900
Thomas, J., concurring in judgment
In fact, it should be clear that the assumptions that have guided the Court reflect only one possible understanding of effective exercise of the franchise, an understanding based on the view that voters are "represented" only when they choose a delegate who will mirror their views in the legislative halls. See generally H. Pitkin, The Concept of Representation 60-91 (1967).7 But it is certainly possible to construct a theory of effective political participation that would accord greater importance to voters' ability to influence, rather than control, elections. And especially in a two-party system such as ours, the influence of a potential "swing" group of voters composing 10% to 20% of the electorate in a given district can be considerable.8 Even such a focus on practical influence, however, is not a necessary component of the definition of the "effective" vote. Some conceptions of representative government may primarily emphasize the formal value of the vote as a mechanism for participation in
7 Indeed, the assumptions underpinning the Court's conclusions largely parallel principles that John Stuart Mill advanced in proposing a system of proportional representation as an electoral reform in Great Britain. See J. S. Mill, Considerations on Representative Government (1861). In Mill's view, a just system of representative government required an electoral system that ensured "a minority of the electors would always have a minority of the representatives." Id., at 133. To Mill, a system that allowed a portion of the population that constituted a majority in each district to control the election of all representatives and to defeat the minority's choice of candidates was unjust because it operated to produce a "complete disfranchisement of minorities." Id., at 132.

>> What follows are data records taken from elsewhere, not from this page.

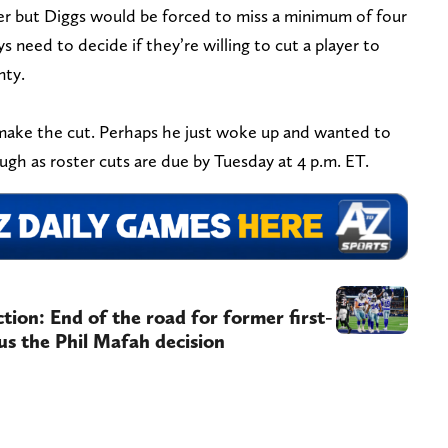
yer but Diggs would be forced to miss a minimum of four
need to decide if they’re willing to cut a player to
nty.
 make the cut. Perhaps he just woke up and wanted to
gh as roster cuts are due by Tuesday at 4 p.m. ET.
ion: End of the road for former first-
us the Phil Mafah decision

8 We ourselves have tacitly acknowledged that our current view of what constitutes an effective vote may be subject to reevaluation, or at least that it may not provide an exclusive definition of effective voting power, as we repeatedly have reserved the question whether a vote dilution claim may be brought for failure to create minority "influence" districts. See, e. g., Voinovich v. Quilter, 507 U. S. 146, 154 (1993) (citing cases). Cf. Bandemer, supra, at 132 (noting that "the power to influence the political process is not limited to winning elections"); Gingles, supra, at 99 (O'Connor, J., concurring in judgment) (suggesting that the Court should not focus solely on a minority group's ability to elect representatives in assessing the effectiveness of the group's votes).